Like its predecessors, the Olmert government is operating in two contradictory directions: on the one hand it issues declarations regarding the existential need to achieve a peace agreement with the Palestinians, but on the other, it approves more construction beyond the green line, particularly the expansion of existing settlements.

This pattern is repeated especially when Israeli governments decide to advance courageously toward a political settlement. It is then, perhaps stemming from a desire to placate right-wing protests, that the government decides to move ahead with construction plans and alter the lay of the land almost irreversibly.

The codename that legitimizes every act of expanding existing settlements and establishing new ones is the broad concept of "settlement blocs". As if in recognition of a fait accompli, government spokespersons justify every new initiative to build in the territories with the excuse that the areas involved are settlement blocs that in any event will come under future Israeli sovereignty.

During the first three months of 2008, at the height of the Annapolis process, construction took place in 101 West Bank settlements; about 500 structures, comprising thousands of housing units, are currently being built. New construction plans were approved by the government to build a new neighborhood at Agan Haayalot next to Givat Zeev, north of Jerusalem. Tenders were released for the construction of 750 units in East Jerusalem. The regional planning commission approved submission of construction plans for 3,600 additional units in East Jerusalem. Most of these new construction plans are intended for empty areas located adjacent to Palestinian villages and neighborhoods in the eastern part of the city.

In contrast to the pronouncements of official spokespersons, the ramifications of additional construction in the settlement blocs are often more destructive than expansion of isolated settlements in the West Bank heartland. While construction in the isolated settlements is usually limited in scope and in any case destined for eventual removal, the "settlement bloc" concept is a green light for building thousands of housing units near the borderline, in areas where the chances of reaching agreement to evacuate settlements are slim. Removal of settlements like Ofra, Bet El and Har Bracha, which are located deep inside Palestinian territory in the mountain heartland, will enjoy far broader public support than removal of communities inside the settlement blocs, like Maaleh Adumim, Betar Illit and the Etzion settlements.

Moreover, Palestinian agreement to leaving part of the settlement blocs under Israeli sovereignty within the framework of a peace agreement is conditioned on territorial swaps, meaning transfer of Israeli sovereign territory to the Palestinian state. Every built-up acre in the settlement blocs constitutes an additional, complicated problem area when it comes to determining the future borders of the two states.

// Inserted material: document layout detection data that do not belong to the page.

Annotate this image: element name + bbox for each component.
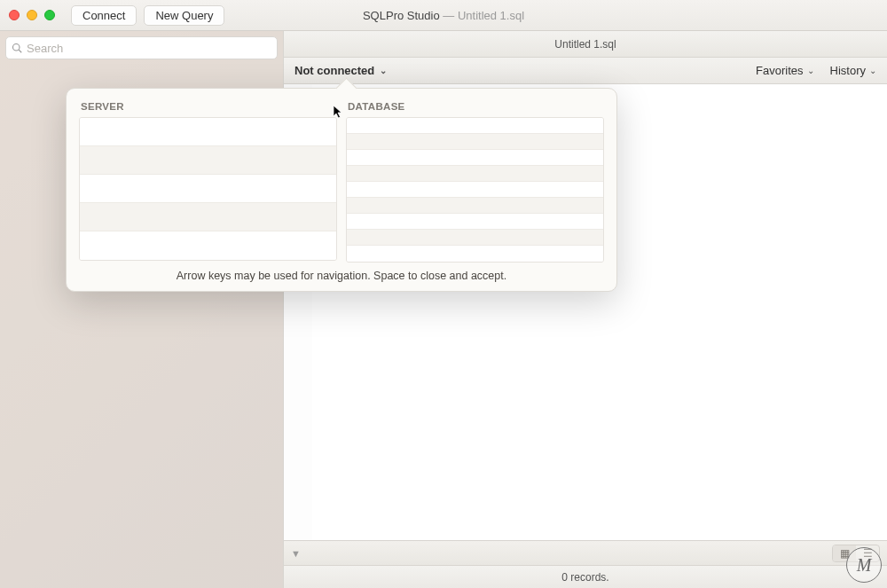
close-window-button[interactable] xyxy=(9,10,20,20)
svg-point-0 xyxy=(13,44,20,51)
minimize-window-button[interactable] xyxy=(27,10,37,20)
list-item[interactable] xyxy=(80,118,336,146)
server-column-header: SERVER xyxy=(79,101,337,112)
list-item[interactable] xyxy=(347,118,603,134)
chevron-down-icon: ⌄ xyxy=(869,66,876,75)
list-item[interactable] xyxy=(347,230,603,246)
server-list[interactable] xyxy=(79,117,337,261)
search-icon xyxy=(12,43,22,53)
connect-button[interactable]: Connect xyxy=(71,5,137,26)
list-item[interactable] xyxy=(80,203,336,231)
connection-status-label: Not connected xyxy=(294,64,374,77)
search-input[interactable] xyxy=(27,42,271,55)
watermark-logo-icon: M xyxy=(846,547,882,583)
history-label: History xyxy=(830,64,866,77)
database-column: DATABASE xyxy=(346,101,604,263)
search-container xyxy=(0,31,283,65)
database-column-header: DATABASE xyxy=(346,101,604,112)
popover-hint-text: Arrow keys may be used for navigation. S… xyxy=(79,270,604,282)
traffic-lights xyxy=(9,10,55,20)
record-count-label: 0 records. xyxy=(561,571,608,584)
list-item[interactable] xyxy=(80,231,336,260)
list-item[interactable] xyxy=(347,214,603,230)
chevron-down-icon: ⌄ xyxy=(807,66,814,75)
window-title: SQLPro Studio — Untitled 1.sql xyxy=(363,9,524,22)
server-column: SERVER xyxy=(79,101,337,263)
favorites-menu[interactable]: Favorites ⌄ xyxy=(756,64,813,77)
list-item[interactable] xyxy=(347,182,603,198)
tab-bar: Untitled 1.sql xyxy=(284,31,887,58)
database-list[interactable] xyxy=(346,117,604,263)
search-box[interactable] xyxy=(5,36,278,59)
list-item[interactable] xyxy=(347,198,603,214)
list-item[interactable] xyxy=(80,146,336,175)
connection-status-dropdown[interactable]: Not connected ⌄ xyxy=(294,64,387,77)
connection-bar: Not connected ⌄ Favorites ⌄ History ⌄ xyxy=(284,58,887,84)
status-bar: 0 records. xyxy=(284,565,887,588)
favorites-label: Favorites xyxy=(756,64,803,77)
list-item[interactable] xyxy=(347,246,603,262)
results-toolbar: ▼ ▦ ☰ xyxy=(284,540,887,565)
tab-untitled[interactable]: Untitled 1.sql xyxy=(554,38,616,51)
document-name: Untitled 1.sql xyxy=(458,9,524,22)
title-separator: — xyxy=(440,9,458,22)
list-item[interactable] xyxy=(347,166,603,182)
connection-popover: SERVER DATABASE Arro xyxy=(66,88,617,292)
list-item[interactable] xyxy=(347,150,603,166)
list-item[interactable] xyxy=(80,175,336,203)
disclosure-triangle-icon[interactable]: ▼ xyxy=(291,548,301,559)
list-item[interactable] xyxy=(347,134,603,150)
svg-line-1 xyxy=(19,50,21,52)
new-query-button[interactable]: New Query xyxy=(144,5,224,26)
history-menu[interactable]: History ⌄ xyxy=(830,64,876,77)
zoom-window-button[interactable] xyxy=(44,10,55,20)
app-name: SQLPro Studio xyxy=(363,9,440,22)
titlebar: Connect New Query SQLPro Studio — Untitl… xyxy=(0,0,887,31)
chevron-down-icon: ⌄ xyxy=(380,66,387,75)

The settlement of Modiin Illit, which in early March was declared a full-fledged municipality, offers an excellent example of the way Israeli governments have obliterated the green line and de facto annexed territory while simultaneously proceeding with peace negotiations. In 1993 when the Oslo accord was signed, the land adjacent to the Palestinian village of Bil'in was empty. Yet within three years, even as a process unfolded whereby Israel recognized the right of the Palestinian people to a state in the West Bank, construction began on the Modiin Illit settlement to provide housing solutions for the ultra orthodox sector. Today, this settlement comprises 37,500 residents. Plans are advancing to expand it deeper into the West Bank; just this week two new enlargement plans were released.

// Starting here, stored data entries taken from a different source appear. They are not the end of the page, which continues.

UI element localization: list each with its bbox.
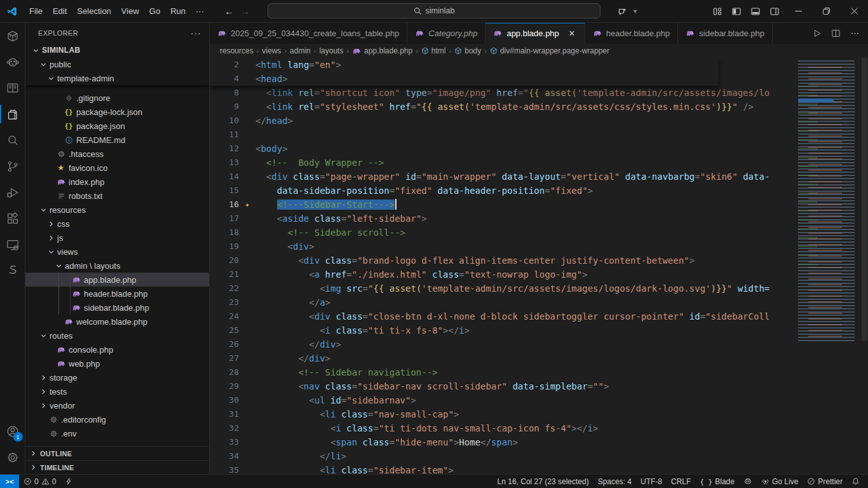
code-line-27[interactable]: 27</div> xyxy=(210,351,793,365)
tree-item-js[interactable]: js xyxy=(25,231,209,245)
code-line-29[interactable]: 29<nav class="sidebar-nav scroll-sidebar… xyxy=(210,379,793,393)
code-line-31[interactable]: 31<li class="nav-small-cap"> xyxy=(210,407,793,421)
section-outline[interactable]: OUTLINE xyxy=(25,446,209,460)
code-line-14[interactable]: 14<div class="page-wrapper" id="main-wra… xyxy=(210,170,793,184)
breadcrumb-item[interactable]: resources xyxy=(220,46,254,55)
code-line-20[interactable]: 20<div class="brand-logo d-flex align-it… xyxy=(210,254,793,268)
status-eol[interactable]: CRLF xyxy=(667,475,695,488)
editor-scrollbar[interactable] xyxy=(861,58,868,474)
menu-view[interactable]: View xyxy=(116,4,144,18)
code-line-24[interactable]: 24<div class="close-btn d-xl-none d-bloc… xyxy=(210,309,793,323)
tree-item-welcome.blade.php[interactable]: welcome.blade.php xyxy=(25,315,209,329)
tab-app.blade.php[interactable]: app.blade.php✕ xyxy=(485,23,585,44)
tree-item-siminlab[interactable]: SIMINLAB xyxy=(25,43,209,57)
menu-[interactable]: ··· xyxy=(191,4,209,18)
remote-window-icon[interactable] xyxy=(0,231,25,257)
tree-item-package.json[interactable]: {}package.json xyxy=(25,119,209,133)
tree-item-header.blade.php[interactable]: header.blade.php xyxy=(25,287,209,301)
status-language-mode[interactable]: { }Blade xyxy=(695,475,739,488)
tab-category.php[interactable]: Category.php xyxy=(407,23,485,44)
remote-indicator[interactable]: >< xyxy=(0,475,19,488)
code-line-10[interactable]: 10</head> xyxy=(210,114,793,128)
code-line-25[interactable]: 25<i class="ti ti-x fs-8"></i> xyxy=(210,323,793,337)
code-line-18[interactable]: 18<!-- Sidebar scroll--> xyxy=(210,226,793,240)
menu-edit[interactable]: Edit xyxy=(48,4,72,18)
command-center-search[interactable]: siminlab xyxy=(268,3,600,18)
status-encoding[interactable]: UTF-8 xyxy=(636,475,667,488)
tree-item-readme.md[interactable]: README.md xyxy=(25,133,209,147)
code-line-17[interactable]: 17<aside class="left-sidebar"> xyxy=(210,212,793,226)
tree-item-console.php[interactable]: console.php xyxy=(25,342,209,356)
extensions-icon[interactable] xyxy=(0,205,25,231)
code-line-22[interactable]: 22<img src="{{ asset('template-admin/src… xyxy=(210,281,793,295)
code-editor[interactable]: 8<link rel="shortcut icon" type="image/p… xyxy=(210,58,868,474)
book-icon[interactable] xyxy=(0,75,25,101)
toggle-primary-sidebar-icon[interactable] xyxy=(727,3,746,20)
minimap[interactable] xyxy=(793,58,861,474)
tree-item-favicon.ico[interactable]: ★favicon.ico xyxy=(25,161,209,175)
code-line-13[interactable]: 13<!-- Body Wrapper --> xyxy=(210,156,793,170)
code-line-16[interactable]: 16✦<!--·Sidebar·Start·--> xyxy=(210,198,793,212)
code-line-23[interactable]: 23</a> xyxy=(210,295,793,309)
tree-item-.gitignore[interactable]: .gitignore xyxy=(25,91,209,105)
close-tab-icon[interactable]: ✕ xyxy=(567,29,577,38)
explorer-files-icon[interactable] xyxy=(0,101,25,127)
tree-item-package-lock.json[interactable]: {}package-lock.json xyxy=(25,105,209,119)
tree-item-storage[interactable]: storage xyxy=(25,370,209,384)
status-prettier[interactable]: Prettier xyxy=(803,475,847,488)
forward-arrow-icon[interactable]: → xyxy=(240,6,250,17)
section-timeline[interactable]: TIMELINE xyxy=(25,460,209,474)
tree-item-views[interactable]: views xyxy=(25,245,209,259)
breadcrumb-item[interactable]: views xyxy=(262,46,281,55)
breadcrumb-item[interactable]: div#main-wrapper.page-wrapper xyxy=(490,46,609,55)
more-actions-icon[interactable] xyxy=(846,26,863,41)
breadcrumb-item[interactable]: app.blade.php xyxy=(352,46,412,56)
status-cursor-position[interactable]: Ln 16, Col 27 (23 selected) xyxy=(493,475,593,488)
copilot-chat-icon[interactable] xyxy=(613,3,632,20)
code-line-32[interactable]: 32<i class="ti ti-dots nav-small-cap-ico… xyxy=(210,421,793,435)
tree-item-robots.txt[interactable]: robots.txt xyxy=(25,189,209,203)
code-line-30[interactable]: 30<ul id="sidebarnav"> xyxy=(210,393,793,407)
tree-item-template-admin[interactable]: template-admin xyxy=(25,71,209,85)
tree-item-tests[interactable]: tests xyxy=(25,384,209,398)
source-control-icon[interactable] xyxy=(0,153,25,179)
close-window-button[interactable] xyxy=(840,0,868,23)
tree-item-sidebar.blade.php[interactable]: sidebar.blade.php xyxy=(25,301,209,315)
breadcrumb-item[interactable]: html xyxy=(421,46,446,55)
menu-selection[interactable]: Selection xyxy=(72,4,116,18)
run-icon[interactable] xyxy=(808,26,825,41)
customize-layout-icon[interactable] xyxy=(708,3,727,20)
status-go-live[interactable]: Go Live xyxy=(757,475,803,488)
back-arrow-icon[interactable]: ← xyxy=(224,6,234,17)
status-notifications[interactable] xyxy=(847,475,864,488)
menu-run[interactable]: Run xyxy=(165,4,191,18)
explorer-more-actions-icon[interactable]: ··· xyxy=(191,28,201,38)
code-line-19[interactable]: 19<div> xyxy=(210,240,793,254)
breadcrumb-item[interactable]: body xyxy=(454,46,481,55)
code-line-34[interactable]: 34</li> xyxy=(210,449,793,463)
tab-2025-09-25-034430-create-loans-table.php[interactable]: 2025_09_25_034430_create_loans_table.php xyxy=(210,23,407,44)
problems[interactable]: 00 xyxy=(19,475,60,488)
code-line-33[interactable]: 33<span class="hide-menu">Home</span> xyxy=(210,435,793,449)
run-debug-icon[interactable] xyxy=(0,179,25,205)
tree-item-css[interactable]: css xyxy=(25,217,209,231)
tree-item-.env[interactable]: .env xyxy=(25,426,209,440)
code-line-28[interactable]: 28<!-- Sidebar navigation--> xyxy=(210,365,793,379)
code-line-8[interactable]: 8<link rel="shortcut icon" type="image/p… xyxy=(210,86,793,100)
container-icon[interactable] xyxy=(0,23,25,49)
breadcrumb-item[interactable]: layouts xyxy=(319,46,343,55)
code-line-15[interactable]: 15data-sidebar-position="fixed" data-hea… xyxy=(210,184,793,198)
tree-item-.editorconfig[interactable]: .editorconfig xyxy=(25,412,209,426)
tree-item-admin-layouts[interactable]: admin \ layouts xyxy=(25,259,209,273)
tree-item-.htaccess[interactable]: .htaccess xyxy=(25,147,209,161)
code-line-9[interactable]: 9<link rel="stylesheet" href="{{ asset('… xyxy=(210,100,793,114)
tab-header.blade.php[interactable]: header.blade.php xyxy=(585,23,678,44)
tree-item-index.php[interactable]: index.php xyxy=(25,175,209,189)
stylized-s-icon[interactable] xyxy=(0,257,25,283)
settings-gear-icon[interactable] xyxy=(0,444,25,470)
tab-sidebar.blade.php[interactable]: sidebar.blade.php xyxy=(678,23,773,44)
tree-item-routes[interactable]: routes xyxy=(25,329,209,342)
code-line-11[interactable]: 11 xyxy=(210,128,793,142)
minimize-button[interactable] xyxy=(784,0,812,23)
toggle-secondary-sidebar-icon[interactable] xyxy=(765,3,784,20)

The settlement construction dynamic, including in East Jerusalem and the blocs adjacent to the green line, should first and foremost concern the Israeli mainstream that aspires to separate from the Palestinians within the framework of a two-state solution. The consistent policy of expanding settlements renders the two-state vision that much more distant and is maneuvering Israel and the Palestinians into a situation where both will have to coexist in a single bi-national state.